Weather conditions on a January or. February Texas javelina hunt can range from that of a summer safari to cold and wintry, all within a few days. Long underwear and a good warm jacket are items to pack along. Rain gear is a must because this is the time of year that Texas gets most of its precipitation. Many hunters wear chaps and snake leggings to protect them in the endless brush. A good pair of tough leather boots are standard fare.
Camouflage clothing is helpful, but neutral tone outerwear will work just as well for this type of hunting. Javelina aren’t know for being tough to kill. Actually, when compared to other big game animals, the peccary goes down easily. Any well-placed broadhead from a medium weight hunting bow will do a nice job dispatching them. Shots average 2-20 yards when javelina come to the call. Usually darting through the underbrush, javelina make small, deceptive targets. The fast-moving, close-range shooting gives instinctive shooters an advantage here. Bait hunters can dictate their own distances by their setup and personal confidence.
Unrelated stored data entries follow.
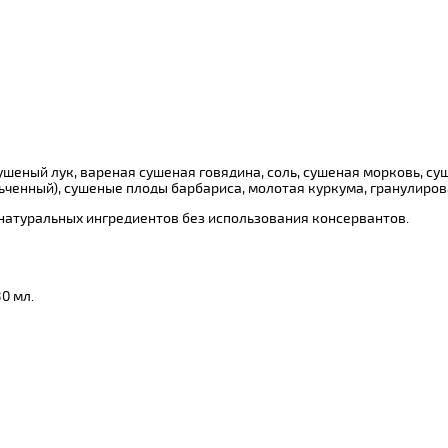
еный лук, вареная сушеная говядина, соль, сушеная морковь, суше
ьченный), сушеные плоды барбариса, молотая куркума, гранулиров
атуральных ингредиентов без использования консервантов.
0 мл.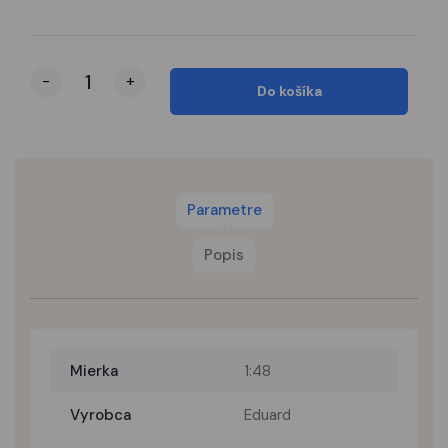
-
+
Do košíka
Parametre
Popis
Mierka
1:48
Vyrobca
Eduard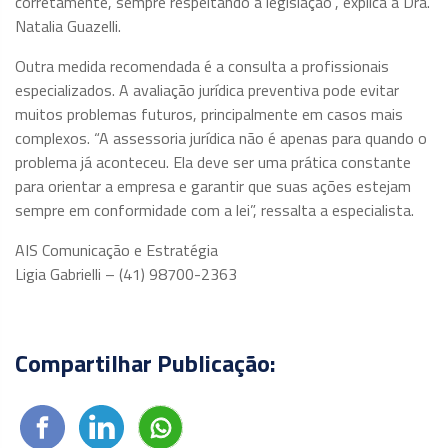
corretamente, sempre respeitando a legislação”, explica a Dra.
Natalia Guazelli.
Outra medida recomendada é a consulta a profissionais
especializados. A avaliação jurídica preventiva pode evitar
muitos problemas futuros, principalmente em casos mais
complexos. “A assessoria jurídica não é apenas para quando o
problema já aconteceu. Ela deve ser uma prática constante
para orientar a empresa e garantir que suas ações estejam
sempre em conformidade com a lei”, ressalta a especialista.
AIS Comunicação e Estratégia
Ligia Gabrielli – (41) 98700-2363
Compartilhar Publicação: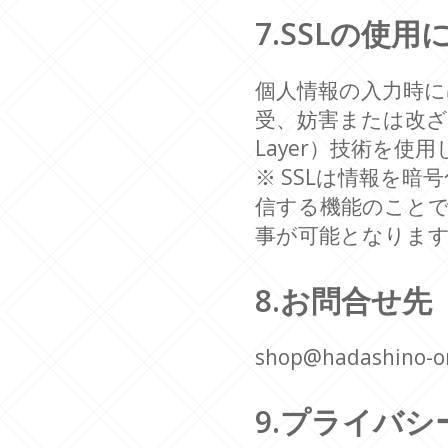
7.SSLの使
個人情報の入力時
受、妨害または改ざんさ
Layer）技術を使
※ SSLは情報を
信する機能のことで
事が可能となりま
8.お問合せ先
shop@hadashino-o
9.プライバ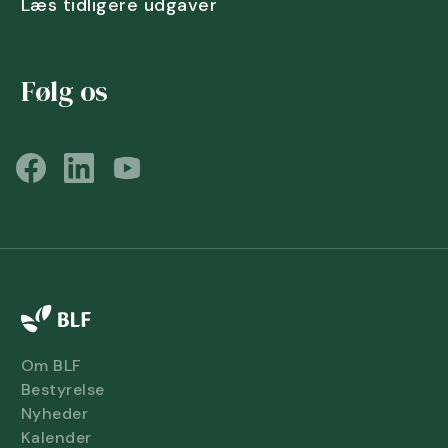
Læs tidligere udgaver
Følg os
Om BLF
Bestyrelse
Nyheder
Kalender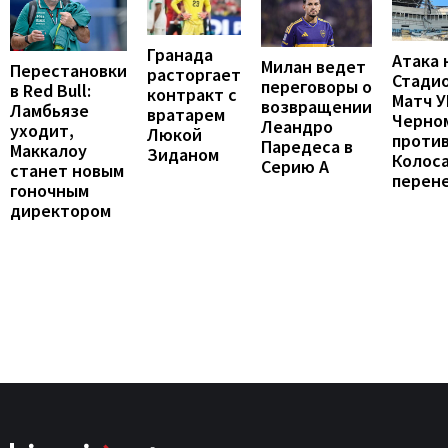
Гранада
Атака 
Милан ведет
Перестановки
расторгает
Стадио
переговоры о
в Red Bull:
контракт с
Матч 
возвращении
Ламбьязе
вратарем
Черно
Леандро
уходит,
Люкой
проти
Паредеса в
Маккалоу
Зиданом
Колос
Серию А
станет новым
перен
гоночным
директором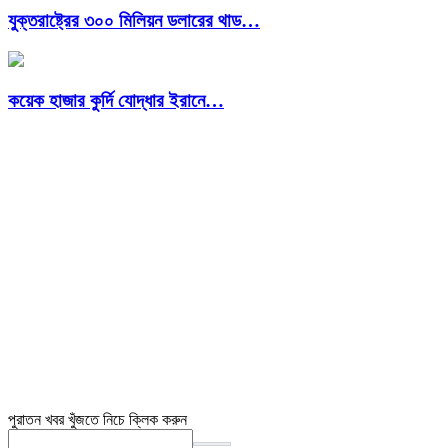
যুক্তরাষ্ট্রের ৩০০ মিলিয়ন ডলারের থাড…
কয়েক হাজার কুর্দি যোদ্ধার ইরানে…
পুরাতন খবর খুঁজতে নিচে ক্লিক করুন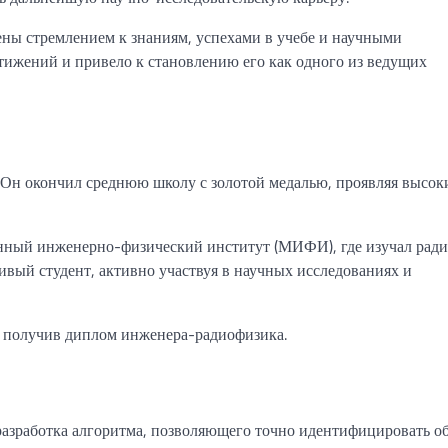
ны стремлением к знаниям, успехами в учебе и научными
тижений и привело к становлению его как одного из ведущих
 Он окончил среднюю школу с золотой медалью, проявляя высок
нный инженерно-физический институт (МИФИ), где изучал рад
ливый студент, активно участвуя в научных исследованиях и
 получив диплом инженера-радиофизика.
азработка алгоритма, позволяющего точно идентифицировать о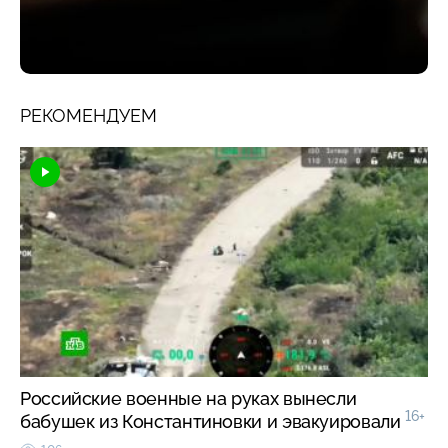
РЕКОМЕНДУЕМ
Российские военные на руках вынесли
16+
бабушек из Константиновки и эвакуировали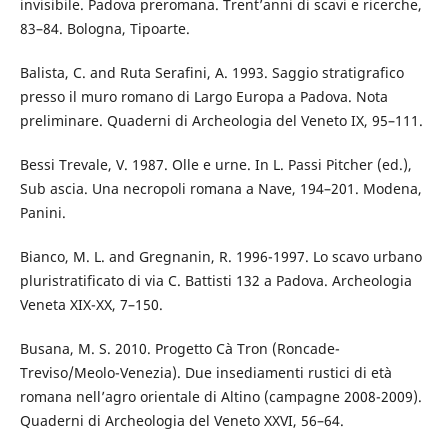
invisibile. Padova preromana. Trent’anni di scavi e ricerche,
83–84. Bologna, Tipoarte.
Balista, C. and Ruta Serafini, A. 1993. Saggio stratigrafico
presso il muro romano di Largo Europa a Padova. Nota
preliminare. Quaderni di Archeologia del Veneto IX, 95–111.
Bessi Trevale, V. 1987. Olle e urne. In L. Passi Pitcher (ed.),
Sub ascia. Una necropoli romana a Nave, 194–201. Modena,
Panini.
Bianco, M. L. and Gregnanin, R. 1996-1997. Lo scavo urbano
pluristratificato di via C. Battisti 132 a Padova. Archeologia
Veneta XIX-XX, 7–150.
Busana, M. S. 2010. Progetto Cà Tron (Roncade-
Treviso/Meolo-Venezia). Due insediamenti rustici di età
romana nell’agro orientale di Altino (campagne 2008-2009).
Quaderni di Archeologia del Veneto XXVI, 56–64.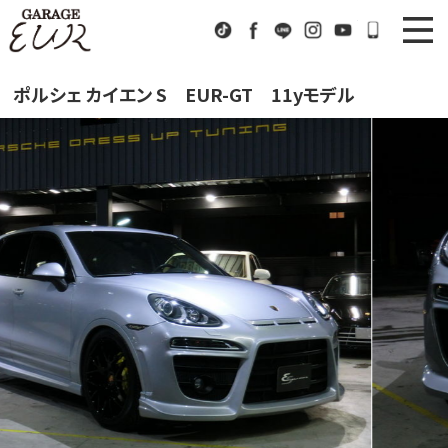
Garage EUR
TikTok
Facebook
LINE
Instagram
Youtube
072-333
ニュース
News
ポルシェ カイエン S EUR-GT 11yモデル
在庫車情報
Stock List
EURスポーツ
EUR Sports
工場紹介
Factory
会社概要
Company
アクセス
Access
お問い合わせ
Contact us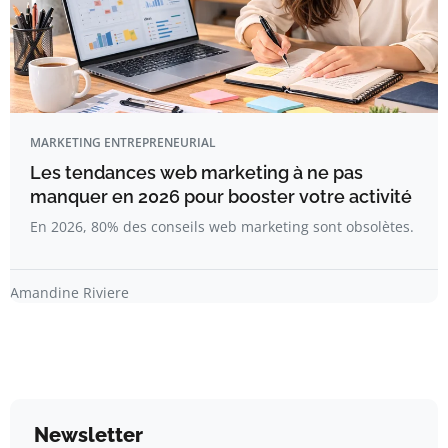
MARKETING ENTREPRENEURIAL
Les tendances web marketing à ne pas
manquer en 2026 pour booster votre activité
En 2026, 80% des conseils web marketing sont obsolètes.
Amandine Riviere
Newsletter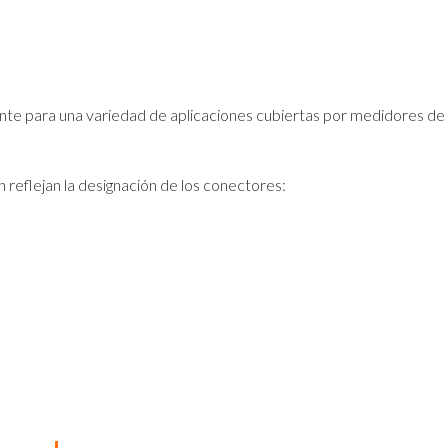
e para una variedad de aplicaciones cubiertas por medidores de 
reflejan la designación de los conectores: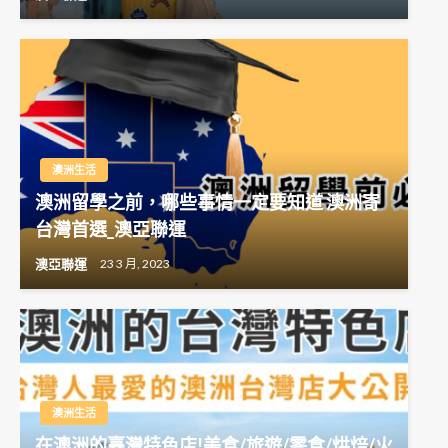
澳洲生活
澳洲留學之前，哪些事情一定要知道 澳洲寄
台灣首選_澳亞聯運
澳亞聯運
23 3 月, 2023
澳洲生活
在澳洲的臺灣特色店!美食/旅遊/零食/烘焙/火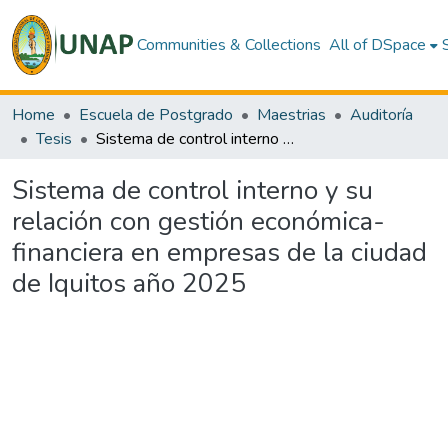
Communities & Collections
All of DSpace
Home
Escuela de Postgrado
Maestrias
Auditoría
Tesis
Sistema de control interno y su relación con gestión económica- financiera en empresas de la ciudad de Iquitos año 2025
Sistema de control interno y su
relación con gestión económica-
financiera en empresas de la ciudad
de Iquitos año 2025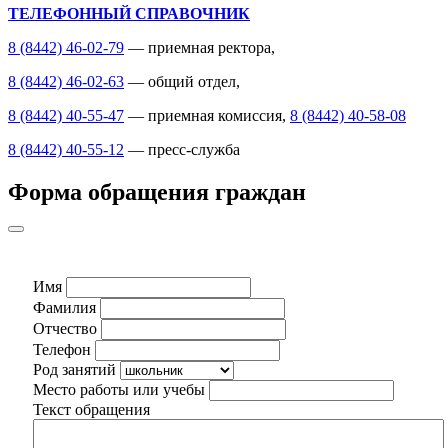
ТЕЛЕФОННЫЙ СПРАВОЧНИК
8 (8442) 46-02-79
— приемная ректора,
8 (8442) 46-02-63
— общий отдел,
8 (8442) 40-55-47
— приемная комиссия,
8 (8442) 40-58-08
8 (8442) 40-55-12
— пресс-служба
Форма обращения граждан
Имя
Фамилия
Отчество
Телефон
Род занятий
Место работы или учебы
Текст обращения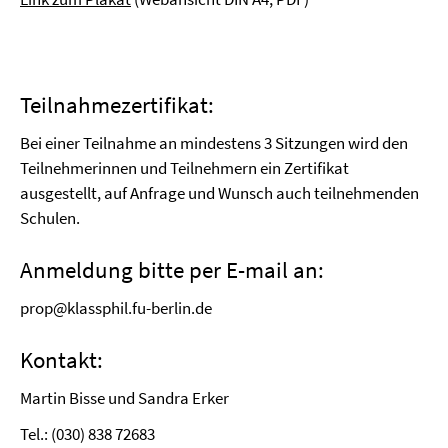
Teilnahmezertifikat:
Bei einer Teilnahme an mindestens 3 Sitzungen wird den
Teilnehmerinnen und Teilnehmern ein Zertifikat
ausgestellt, auf Anfrage und Wunsch auch teilnehmenden
Schulen.
Anmeldung bitte per E-mail an:
prop@klassphil.fu-berlin.de
Kontakt:
Martin Bisse und Sandra Erker
Tel.: (030) 838 72683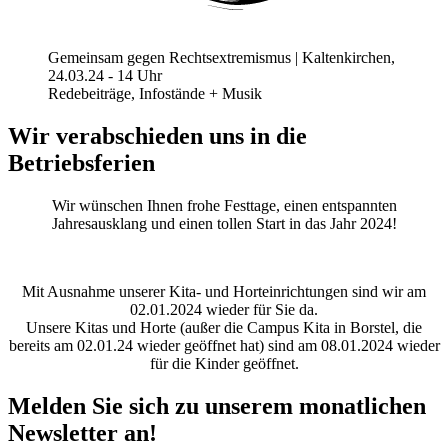
Gemeinsam gegen Rechtsextremismus | Kaltenkirchen,
24.03.24 - 14 Uhr
Redebeiträge, Infostände + Musik
Wir verabschieden uns in die
Betriebsferien
Wir wünschen Ihnen frohe Festtage, einen entspannten
Jahresausklang und einen tollen Start in das Jahr 2024!
Mit Ausnahme unserer Kita- und Horteinrichtungen sind wir am
02.01.2024 wieder für Sie da.
Unsere Kitas und Horte (außer die Campus Kita in Borstel, die
bereits am 02.01.24 wieder geöffnet hat) sind am 08.01.2024 wieder
für die Kinder geöffnet.
Melden Sie sich zu unserem monatlichen
Newsletter an!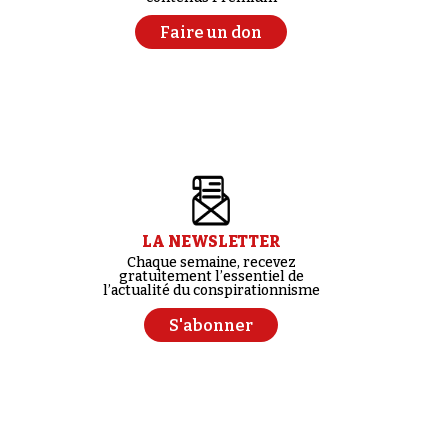
Faire un don
LA NEWSLETTER
Chaque semaine, recevez
gratuitement l’essentiel de
l’actualité du conspirationnisme
S'abonner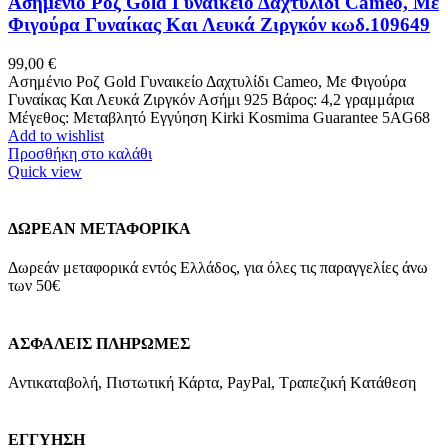
Ασημένιο Ροζ Gold Γυναικείο Δαχτυλίδι Cameo, Με
Φιγούρα Γυναίκας Και Λευκά Ζιργκόν κωδ.109649
99,00
€
Ασημένιο Ροζ Gold Γυναικείο Δαχτυλίδι Cameo, Με Φιγούρα
Γυναίκας Και Λευκά Ζιργκόν Ασήμι 925 Βάρος: 4,2 γραμμάρια
Μέγεθος: Μεταβλητό Εγγύηση Kirki Kosmima Guarantee 5AG68
Add to wishlist
Προσθήκη στο καλάθι
Quick view
ΔΩΡΕΑΝ ΜΕΤΑΦΟΡΙΚΑ
Δωρεάν μεταφορικά εντός Ελλάδος, για όλες τις παραγγελίες άνω
των 50€
ΑΣΦΑΛΕΙΣ ΠΛΗΡΩΜΕΣ
Αντικαταβολή, Πιστωτική Κάρτα, PayPal, Τραπεζική Kατάθεση
ΕΓΓΥΗΣΗ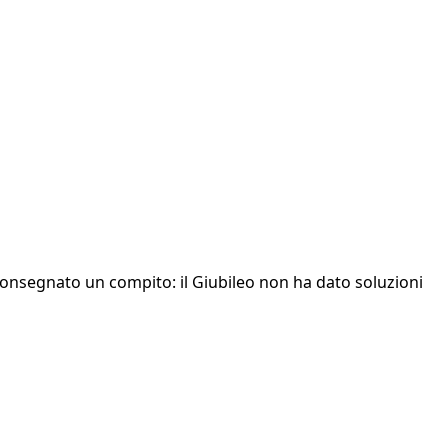
consegnato un compito: il Giubileo non ha dato soluzioni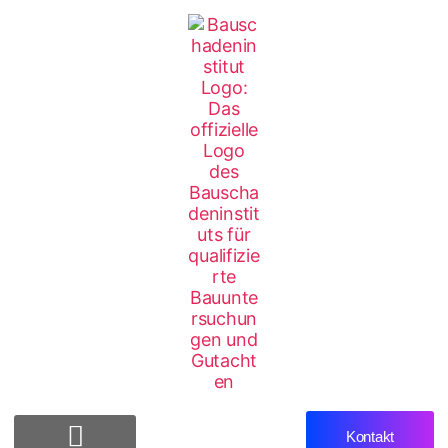
Kontakt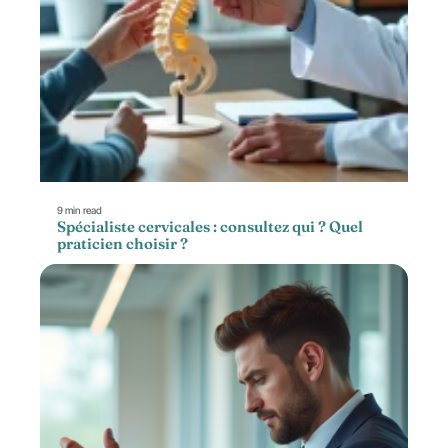
9 min read
Spécialiste cervicales : consultez qui ? Quel
praticien choisir ?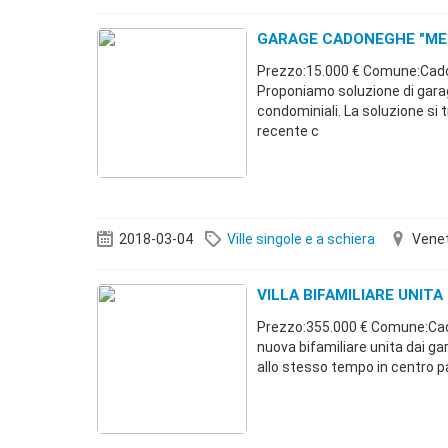
GARAGE CADONEGHE "ME
Prezzo:15.000 € Comune:Cado
Proponiamo soluzione di gara
condominiali. La soluzione si t
recente c
2018-03-04
Ville singole e a schiera
Vene
VILLA BIFAMILIARE UNIT
Prezzo:355.000 € Comune:Ca
nuova bifamiliare unita dai g
allo stesso tempo in centro p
Felt-lined rugs, full or shoulder mounts or a pair of handmade leather gloves are some of the exciting options the successful javelina hunter can have produced to remember his
hunt by. It’s a good idea to find out in advance how the taxidermist wants the trophy caped or cut. A bleached skull, canines glistening, always makes a nice addition to any trophy room. Anyone who has field dressed a javelina knows too well the smell of these critters. The musk gland, located high on the rump of the animal, is a four-inch dark area lacking hair. It can easily be removed by taking a knife and cutting around the area. However, because javelina often are loaded with fleas, many hunters prefer to skin the animal on the spot. In this case, there is no need to remove the musk gland because it comes off with the skin.
Javelina, with their almost exclusive vegetarian diet, make good eating at a young age. When hunting for meat, select the medium sized animals in a group. Trophy sized javelina, whether boar or sow, are not palatable, Don’t expect to get much meat from these “pigs.” An average animal yields only about 15 pounds.
Javelina Shoot Out
Way down south near the Texas border town of Laredo is a particular tract of land chock full of javelina. The Callahan Ranch lazily encompasses some 135,000 acres of Texas badlands. Here is the home of the annual Texas Javelina Shoot Out, originated in 1980. Behind a Texas-sized handlebar moustache, a squealing javelina call and a razor sharp Snuffer, you find Ron Collier, co-organizer of the annual javelina shoot. Collier and long-time hunting pal Ed Foreman are pioneers of javelina calling in Texas. Both are veteran bowhunters.
Each year these two, along with about 450 other bowhunters, visit the Callahan Ranch to camp, exchange hunting stories and chase the desert “pigs  Precision Shooting Equipment (PSE) is a major sponsor of the gathering. The hunt is open to the public for a nominal registration fee and 1990 marks the tenth an- nual event. For more information write to Ron Collier, 7700 Delafield Lane, Austin, Texas 78752.
Whether you team up with the other bow-hunters at the Callahan Ranch or set up your own “javelina shootout,” hunting these animals can be a quick cure to the midwinter blahs. Javelina can`t compare to a trophy bear, deer or any of the other animals listed by the Pope and Young Club record keepers, but they are just challenging enough, and just easy enough to score on, to make the hunt well worth the effort. And when that first bunch of javelina is encountered, the excitement will easily over-shadow any doubts about the small size of this animal. The thrills are big!